============================
 Using nested record arrays
============================

:Author: Vicent Mas
:Date: 2005-05-27
:Revision: $Id: nestedrecords.txt 1009 2005-06-15 13:39:15Z faltet $


Introduction
============

Nested record arrays are a generalization of the record array concept.
Basically, a nested record array is a record array that supports
nested datatypes.  It means that columns can contain not only regular
datatypes but also nested datatypes.

Each nested record array is a ``NestedRecArray`` object in the
``tables.nestedrecords`` module.  Nested record arrays are intended to
be as compatible as possible with ordinary record arrays (in fact the
``NestedRecArray`` class inherits from ``RecArray``).  As a
consequence, the user can deal with nested record arrays nearly in the
same way that he does with ordinary record arrays.

The easiest way to create a nested record array is to use the
``array()`` function in the ``tables.nestedrecords`` module.  The only
difference between this function and its non-nested capable analogous
is that now, we *must* provide an structure for the buffer being
stored.  For instance:

>>> from tables.nestedrecords import array
>>> nra1 = array(
...     [(1, (0.5, 1.0), ('a1', 1j)), (2, (0, 0), ('a2', 1+.1j))],
...     formats=['Int64', '(2,)Float32', ['a2', 'Complex64']])

will create a two rows nested record array with two regular fields
(columns), and one nested field with two sub-fields.
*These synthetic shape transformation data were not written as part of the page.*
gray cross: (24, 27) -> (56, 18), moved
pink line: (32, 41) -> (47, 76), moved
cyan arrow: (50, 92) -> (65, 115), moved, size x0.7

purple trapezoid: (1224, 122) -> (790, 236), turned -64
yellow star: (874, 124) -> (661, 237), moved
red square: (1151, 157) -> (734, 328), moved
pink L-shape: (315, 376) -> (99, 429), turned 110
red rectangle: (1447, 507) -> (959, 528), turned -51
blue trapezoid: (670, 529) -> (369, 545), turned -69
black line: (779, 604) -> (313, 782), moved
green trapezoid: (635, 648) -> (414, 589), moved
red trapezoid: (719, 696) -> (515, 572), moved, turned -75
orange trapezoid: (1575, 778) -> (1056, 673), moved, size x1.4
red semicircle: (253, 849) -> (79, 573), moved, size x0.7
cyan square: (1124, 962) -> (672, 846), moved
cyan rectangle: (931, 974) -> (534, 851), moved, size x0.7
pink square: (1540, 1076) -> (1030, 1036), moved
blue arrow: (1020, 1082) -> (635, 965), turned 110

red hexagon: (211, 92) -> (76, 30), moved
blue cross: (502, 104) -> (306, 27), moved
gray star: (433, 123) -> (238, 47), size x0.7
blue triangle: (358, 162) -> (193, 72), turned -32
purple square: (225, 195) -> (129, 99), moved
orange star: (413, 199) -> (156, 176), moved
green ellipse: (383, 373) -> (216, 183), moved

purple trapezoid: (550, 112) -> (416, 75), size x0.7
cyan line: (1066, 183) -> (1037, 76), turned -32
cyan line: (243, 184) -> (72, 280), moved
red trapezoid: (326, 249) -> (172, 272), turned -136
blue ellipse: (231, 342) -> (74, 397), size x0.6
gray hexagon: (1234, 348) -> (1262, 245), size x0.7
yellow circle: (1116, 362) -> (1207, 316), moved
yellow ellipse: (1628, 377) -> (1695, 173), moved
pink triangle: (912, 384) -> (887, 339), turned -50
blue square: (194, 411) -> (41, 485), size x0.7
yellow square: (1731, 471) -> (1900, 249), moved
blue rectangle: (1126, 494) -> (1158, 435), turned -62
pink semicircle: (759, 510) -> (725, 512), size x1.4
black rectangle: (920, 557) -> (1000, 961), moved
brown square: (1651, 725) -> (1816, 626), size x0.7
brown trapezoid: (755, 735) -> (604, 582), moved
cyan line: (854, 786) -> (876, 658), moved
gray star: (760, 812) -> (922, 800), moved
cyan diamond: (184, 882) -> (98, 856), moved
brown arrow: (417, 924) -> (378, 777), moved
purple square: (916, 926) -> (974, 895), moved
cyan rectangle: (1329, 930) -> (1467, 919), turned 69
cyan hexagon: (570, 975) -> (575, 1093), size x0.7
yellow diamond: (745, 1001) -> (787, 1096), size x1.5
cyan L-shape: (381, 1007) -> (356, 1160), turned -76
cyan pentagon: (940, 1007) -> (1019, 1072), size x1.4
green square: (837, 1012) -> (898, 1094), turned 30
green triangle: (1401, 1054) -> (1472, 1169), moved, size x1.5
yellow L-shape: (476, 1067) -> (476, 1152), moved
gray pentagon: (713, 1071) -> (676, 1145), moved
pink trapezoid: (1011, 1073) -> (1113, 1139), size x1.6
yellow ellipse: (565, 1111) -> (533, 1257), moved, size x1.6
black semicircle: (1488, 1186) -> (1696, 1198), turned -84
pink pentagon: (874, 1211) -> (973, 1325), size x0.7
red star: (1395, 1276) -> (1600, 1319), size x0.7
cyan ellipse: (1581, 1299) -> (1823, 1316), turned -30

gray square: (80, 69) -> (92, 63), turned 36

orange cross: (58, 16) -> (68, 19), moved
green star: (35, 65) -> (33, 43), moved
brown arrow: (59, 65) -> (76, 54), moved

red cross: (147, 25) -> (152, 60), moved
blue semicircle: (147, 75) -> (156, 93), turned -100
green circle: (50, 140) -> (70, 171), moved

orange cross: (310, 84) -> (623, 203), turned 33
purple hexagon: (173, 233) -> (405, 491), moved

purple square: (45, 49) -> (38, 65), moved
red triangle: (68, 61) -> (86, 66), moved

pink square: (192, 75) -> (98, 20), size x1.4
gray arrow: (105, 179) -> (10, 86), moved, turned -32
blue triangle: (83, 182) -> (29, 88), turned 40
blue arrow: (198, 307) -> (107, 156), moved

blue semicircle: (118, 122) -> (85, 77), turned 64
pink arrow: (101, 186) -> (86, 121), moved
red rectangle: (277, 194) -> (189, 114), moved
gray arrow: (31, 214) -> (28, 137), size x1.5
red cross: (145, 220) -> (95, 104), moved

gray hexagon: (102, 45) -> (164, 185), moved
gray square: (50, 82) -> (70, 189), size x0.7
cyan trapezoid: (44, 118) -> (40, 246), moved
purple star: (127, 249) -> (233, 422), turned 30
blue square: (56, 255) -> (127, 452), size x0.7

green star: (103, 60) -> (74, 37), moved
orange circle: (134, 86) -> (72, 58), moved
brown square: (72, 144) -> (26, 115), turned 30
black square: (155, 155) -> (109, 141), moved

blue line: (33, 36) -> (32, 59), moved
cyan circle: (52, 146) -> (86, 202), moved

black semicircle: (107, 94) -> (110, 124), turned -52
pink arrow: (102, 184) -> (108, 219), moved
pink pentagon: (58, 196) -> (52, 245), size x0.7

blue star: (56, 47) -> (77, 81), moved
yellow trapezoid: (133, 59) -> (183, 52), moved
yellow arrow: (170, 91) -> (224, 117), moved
The field structure of the nested record array is specified by the
keyword argument ``formats``.  This argument only supports sequences
of strings and other sequences.  Each string defines the shape and
type of a non-nested field.  Each sequence contains the formats of the
sub-fields of a nested field.  Optionally, we can also pass an
aditional ``names`` keyword argument containing the names of fields
and sub-fields:

>>> nra2 = array(
...     [(1, (0.5, 1.0), ('a1', 1j)), (2, (0, 0), ('a2', 1+.1j))],
...     names=['id', 'pos', ('info', ['name', 'value'])],
...     formats=['Int64', '(2,)Float32', ['a2', 'Complex64']])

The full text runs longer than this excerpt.